Dataset entries:
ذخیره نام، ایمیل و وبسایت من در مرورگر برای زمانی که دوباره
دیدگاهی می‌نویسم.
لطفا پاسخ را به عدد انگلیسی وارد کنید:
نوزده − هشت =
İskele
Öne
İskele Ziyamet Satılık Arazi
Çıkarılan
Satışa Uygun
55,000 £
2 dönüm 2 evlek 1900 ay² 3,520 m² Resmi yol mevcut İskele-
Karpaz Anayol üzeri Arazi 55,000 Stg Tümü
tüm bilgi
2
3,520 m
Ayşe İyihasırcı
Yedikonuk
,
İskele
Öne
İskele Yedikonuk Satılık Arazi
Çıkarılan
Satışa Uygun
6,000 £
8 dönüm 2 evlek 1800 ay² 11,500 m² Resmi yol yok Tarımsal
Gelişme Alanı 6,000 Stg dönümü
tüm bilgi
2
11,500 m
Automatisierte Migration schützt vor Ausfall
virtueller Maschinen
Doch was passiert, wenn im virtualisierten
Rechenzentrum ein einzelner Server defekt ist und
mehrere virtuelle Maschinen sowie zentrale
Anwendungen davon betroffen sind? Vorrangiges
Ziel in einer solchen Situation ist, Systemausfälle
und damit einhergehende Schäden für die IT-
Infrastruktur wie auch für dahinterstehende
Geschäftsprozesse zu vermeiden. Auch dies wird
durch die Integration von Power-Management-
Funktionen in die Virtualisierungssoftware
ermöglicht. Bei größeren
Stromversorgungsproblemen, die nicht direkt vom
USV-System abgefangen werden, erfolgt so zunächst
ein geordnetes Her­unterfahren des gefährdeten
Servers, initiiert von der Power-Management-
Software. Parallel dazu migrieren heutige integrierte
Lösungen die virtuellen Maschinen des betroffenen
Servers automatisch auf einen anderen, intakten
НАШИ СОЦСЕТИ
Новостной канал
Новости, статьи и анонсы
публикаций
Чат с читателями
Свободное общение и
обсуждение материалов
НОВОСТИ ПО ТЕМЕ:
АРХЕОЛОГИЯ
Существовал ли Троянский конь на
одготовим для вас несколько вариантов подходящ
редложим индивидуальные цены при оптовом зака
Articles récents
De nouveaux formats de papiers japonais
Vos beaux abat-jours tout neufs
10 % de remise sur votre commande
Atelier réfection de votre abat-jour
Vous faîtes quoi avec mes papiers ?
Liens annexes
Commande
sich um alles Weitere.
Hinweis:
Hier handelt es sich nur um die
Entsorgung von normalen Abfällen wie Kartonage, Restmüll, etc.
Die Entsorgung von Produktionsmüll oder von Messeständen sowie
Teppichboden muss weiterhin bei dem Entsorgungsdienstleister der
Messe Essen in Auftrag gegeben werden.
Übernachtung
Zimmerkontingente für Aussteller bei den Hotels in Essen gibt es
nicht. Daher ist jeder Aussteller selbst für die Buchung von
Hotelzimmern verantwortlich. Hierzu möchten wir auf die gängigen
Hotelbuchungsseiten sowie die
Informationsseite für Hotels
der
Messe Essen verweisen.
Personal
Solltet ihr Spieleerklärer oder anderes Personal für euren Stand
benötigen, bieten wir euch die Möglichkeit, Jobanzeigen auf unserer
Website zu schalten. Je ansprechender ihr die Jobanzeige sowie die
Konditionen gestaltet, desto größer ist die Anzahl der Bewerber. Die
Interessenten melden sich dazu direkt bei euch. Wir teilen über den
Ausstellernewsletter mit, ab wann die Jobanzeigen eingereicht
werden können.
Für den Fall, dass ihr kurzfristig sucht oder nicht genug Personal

DIRECTIONS FOR THIS TASK:
Look through the entries and find each line that has the string "Hotels". Copy those lines.

REPLY TO THE EXERCISE:
Zimmerkontingente für Aussteller bei den Hotels in Essen gibt es
Informationsseite für Hotels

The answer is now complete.